Lewis Hamilton targeted with online racist abuse hours after winning British Grand Prix

Lewis Hamilton has been targeted with online racist abuse hours after winning the British Grand Prix.

He won the race for the eighth time in his illustrious career with an astonishing comeback in front of 140,000 spectators at Silverstone.

Hamilton raised the Union Flag from his car after securing victory

The Brit recovered from a ten-second time penalty for a huge first-lap crash with title rival Max Verstappen in what was a dramatic start to the race.

Verstappen and Red Bull chief Christian Horner both criticised Hamilton for his conduct but the seven-time world champion insists he raced fairly.

However, things later took a very sinister turn as it emerged Hamilton received racist abuse online hours after the victory.

Sky Sports report racist messages including monkey emojis and other racial slurs were sent as replies to a post by the Mercedes team on Instagram celebrating Hamilton’s success. Sky Sports News contacted Facebook, the parent company of Instagram for comment.

Hamilton’s stunning victory has been marred by the abuse he’s received

As well as being a huge success on the track, Hamilton has consistently spoke out against racial inequality throughout his career.

The 36-year-old most recently showed his support for Marcus Rashford, Jadon Sancho and Bukayo Saka as they were racially abused online after their missed penalties in the Euro 2020 final.

Hamilton has been a high-profile voice in the fight against racism and called for action to create a more diverse and inclusive society.

The Mercedes driver established the Hamilton Commission with the Royal Academy of Engineering to look into the barriers over representation of black people in motorsport.

Hamilton is looking to change his sport and society for the better

Sky Sports’ report adds that the commission presented its findings and made ten recommendations for the future to improve opportunities both in the motorsport industry and the UK’s education system.

On the idea of his commission, Hamilton said: “It’s all been about understanding. So I was asking a lot of questions for a long, long time, for years. Why am I one of the very few people of colour here? There was never a good answer, no one ever knew.

“No one was going to do the work so it was perfect opportunity for me. I was like ‘I’m going to do the work and get the research in’.

“For me I really wanted to understand the root of the cause so that I could know better but also the industry, we can go on a journey together.

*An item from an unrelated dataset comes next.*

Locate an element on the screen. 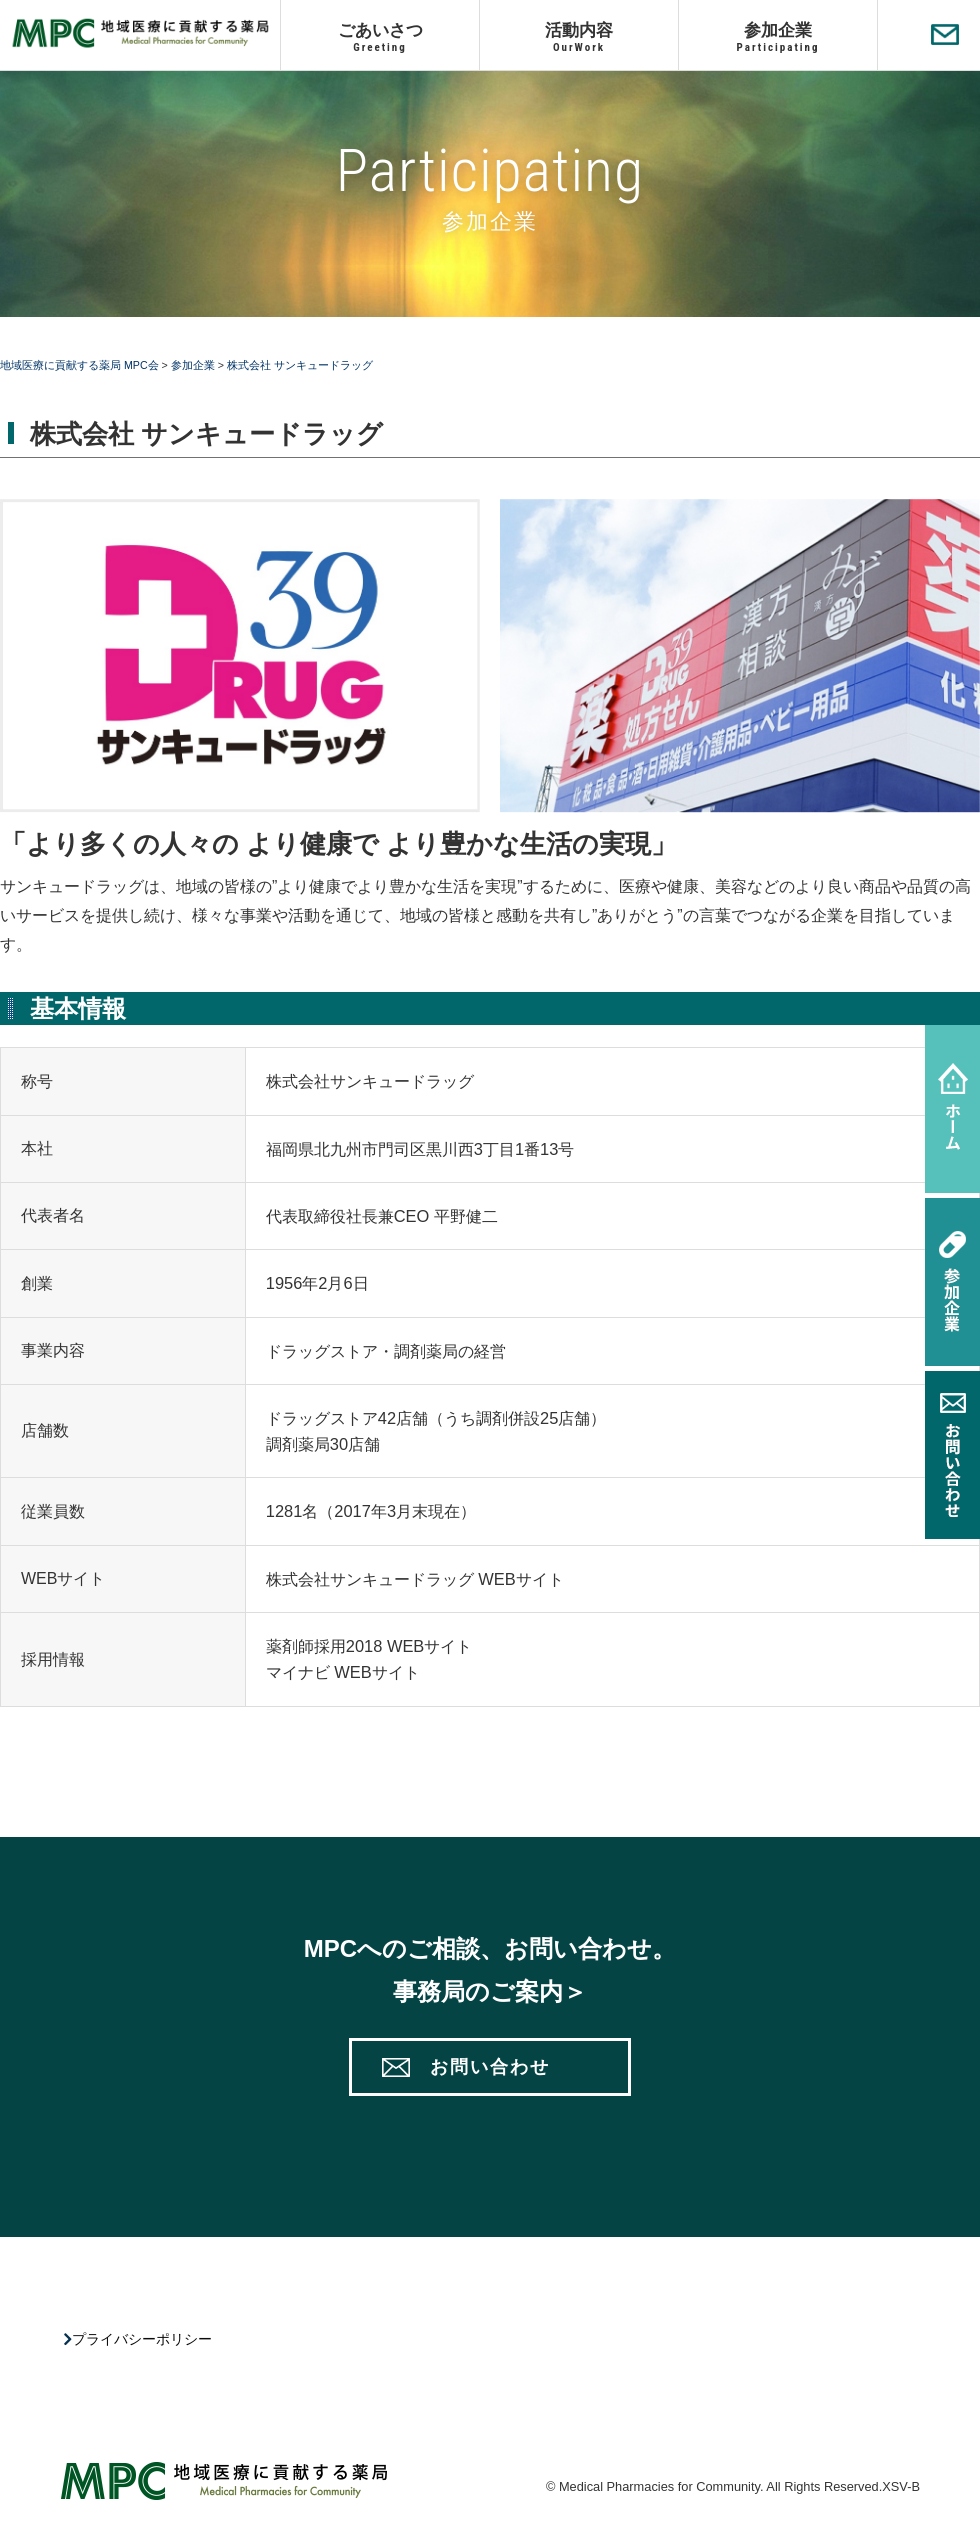 Image resolution: width=980 pixels, height=2530 pixels. ごあいさつ is located at coordinates (380, 37).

“So it’s great to see what Formula 1 are coming out with [scholarship programmes for underrepresented groups were announced this week] and I know the FIA [Federation Internationale de l’Automobile] will be following with something soon.

“But that’s kind of pre-emptive, that’s not done with this research, so now they’ll have these findings to be really able to back up and make sure that it’s sufficient so we are really getting to the root of the cause and making real tangible changes.”